Vega could tell he had stopped walking.

  “That’s what he told Stacy. What did my guy get on the McKennas? I didn’t have a chance to look.”

  “A wire transfer—a hundred fifty K, a year ago. They’re still here—Junior and I are about to go in.”

  “We’ve got to talk to Ashley’s father.”

  “Not now,” said Cap. “He’s in Philly, and it’s late. You should come back. Can your guy track the account the money came from?”

  “Probably. I bet the Fed and his boss could too.”

  “They’re dealing with the equipment distributor,” said Cap.

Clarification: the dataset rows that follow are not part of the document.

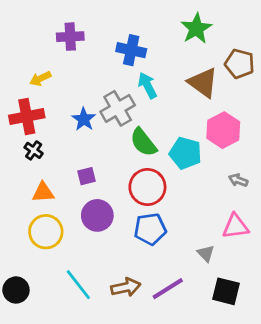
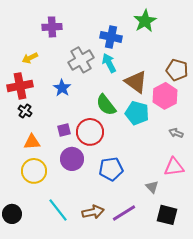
blue cross: (131, 50) -> (111, 37), moved
brown pentagon: (240, 64) -> (177, 70), moved
brown triangle: (203, 83) -> (136, 82), moved
gray cross: (118, 108) -> (81, 60), moved
red circle: (147, 187) -> (90, 132), moved

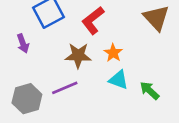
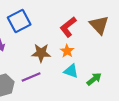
red L-shape: (93, 20) -> (68, 27), moved
green arrow: (150, 91) -> (94, 79), turned 98

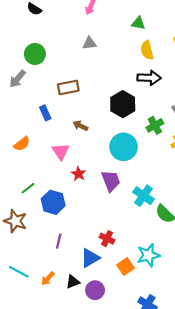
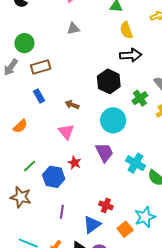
brown rectangle: (68, 87) -> (41, 67), moved
pink triangle: (61, 151) -> (66, 132), moved
red star: (79, 174) -> (75, 163), moved

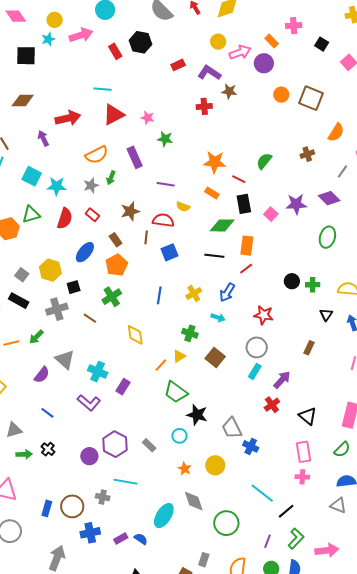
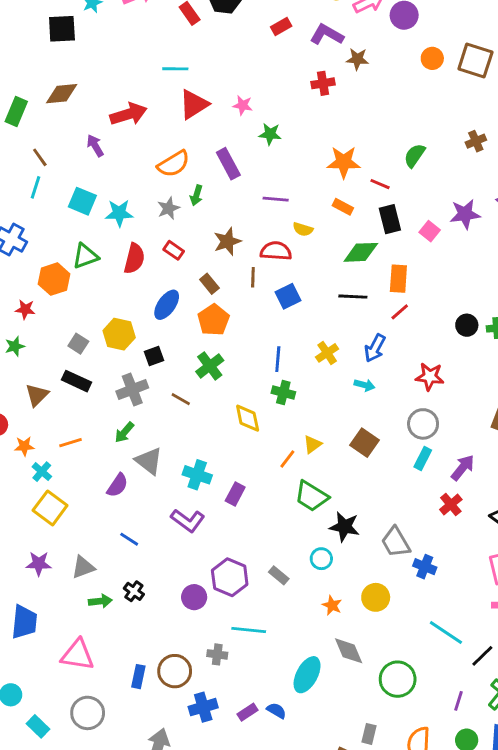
green cross: (190, 333) -> (283, 393), moved
green arrow: (36, 337) -> (124, 432), moved

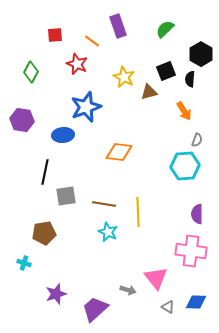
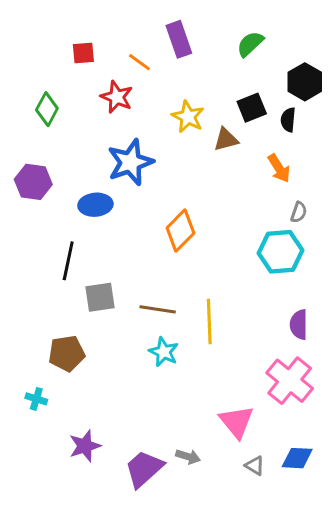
orange diamond: (119, 152) -> (180, 231), turned -52
pink cross: (191, 251) -> (290, 381), turned 32
gray arrow: (128, 290) -> (188, 457), moved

Then he paused. “What do you think?”

  “Doesn’t fit,” said Vega, speeding on an empty county road. “None of these people strike me as the human trafficking type.”

  “No,” said Cap. “So is it a better or worse story than that?”

  “You asking me?”

  “If you have the answer, sure.”

  “I don’t have anything,” she said, and she could hear how tired she sounded in the words, her voice breaking on the last. “You should get in there. You’ll know in a minute if they’re hiding something.”

  “Yes, I think we will,” said Cap, sounding distracted. “Look, drive safe but hurry.”

  Vega nodded to herself in the mirror.

  “Yeah, see you soon.”

  She hung up, pulled out the earbud. She merged with a line of cars heading toward the on-ramp of the state route and thought about the money. A hundred fifty thousand plus probably another hundred fifty thousand makes an even three. No missing-persons situation was less shitty when money was involved. It only meant things were worse, not better. Big big big big big Bad, Vega either thought or said aloud; she wasn’t sure. One “big” for every zero.

  18

  Toby McKenna was standing with his broad back to the door at first, hands in his pockets, head down. Erica sat in the chair holding her purse in her lap. Neither of them was doing anything with their phones. When they heard and saw Cap and Junior, Toby turned around and Erica sat up straight. Cap introduced Junior, and they shook hands.